William Kristol gives a few reasons why Democrats seem to have abandoned the moderate strategy that won in November, in favor of anti-war rhetoric. He gives several reasons for the change in direction.
In part, an accelerated presidential race, with its own dynamic. In part, the fact of congressional majority status, which has its own dynamic too. But in largest part, Bush. He crossed up the Democrats. They expected him to stay the Rumsfeld-Abizaid-Casey course in Iraq. Or, they thought, he might accede to the Iraq Study Group, admit errors and lead us to gradual defeat. Neither would have required Democrats to do anything much except lament the lamentable situation into which Bush had got us. Instead, Bush replaced Rumsfeld, rejected the Iraq Study Group's slow-motion-withdrawal option and chose to try a new strategy for victory, backed by a troop surge. The Democrats were genuinely shocked that Bush wouldn't behave as if the war was lost.Interesting to me was his take on Hillary's statement that Bush should time a pullout in Iraq to a political timetable so troops would be out of Iraq before his successor took office.
This was an odd statement. After all, we presumably should get out of Iraq on whatever schedule we can responsibly do so, not so that the next President won't be bothered in her first few months in office with something messy and unpleasant. But her statement was a sign of Democratic frustration overtaking Democratic good sense. Why the frustration? Do Democrats worry that Bush's new strategy might actually work? Or, even if it doesn't, that Republicans might not be penalized politically for supporting one last try for victory? In any case, it would be ironic if the anger of Democrats at Bush and his war, unleashed by his recent attempt to win it, undoes their moderate image of 2006 and hurts their chance to succeed Bush in November 2008.I don't know whether or not Democrats will pay a political price for their recent turn back to the Left, since favorable media treatment often turns a blind eye to unpopular statements and stands made by Democrats. As for Hillary's statement about Bush not leaving Iraq for a successor to deal with, I am sure that President Bush would have preferred Bill Clinton not leave him an economy in recession and a bunch of terrorists in the U.S. with a 9/11 plot in place. Life sucks that way. Sometimes you end up dealing with messes left by others. If it bothers her that much to have to deal with messes, maybe the job of President is not for her.



Comments (26)
William Kristol gives a ... (Below threshold)1. Posted by mantis | February 2, 2007 10:15 AM | Score: 0 (0 votes cast)

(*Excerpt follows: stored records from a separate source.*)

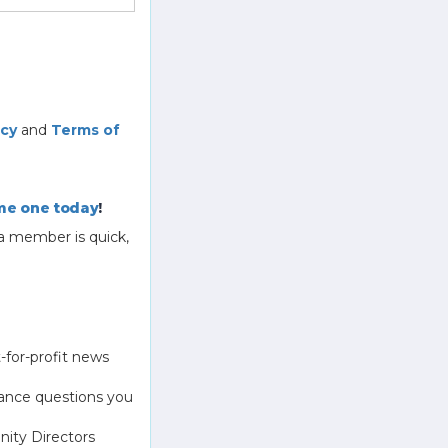
icy
and
Terms of
e one today
!
a member is quick,
-for-profit news
ance questions you
ity Directors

William Kristol gives a few reasons why Democrats seem to have abandoned the moderate strategy that won in November, in favor of anti-war rhetoric.
Democrats didn't run against the Iraq war in '06? We are talking about the United States, right? Just want to make sure you're not talking about a different country, because you're memory seems pretty faulty, as does Kristol's.
Btw being against endless war is not a turn to the left, in case you haven't noticed. Most Americans, left and right, want this thing over.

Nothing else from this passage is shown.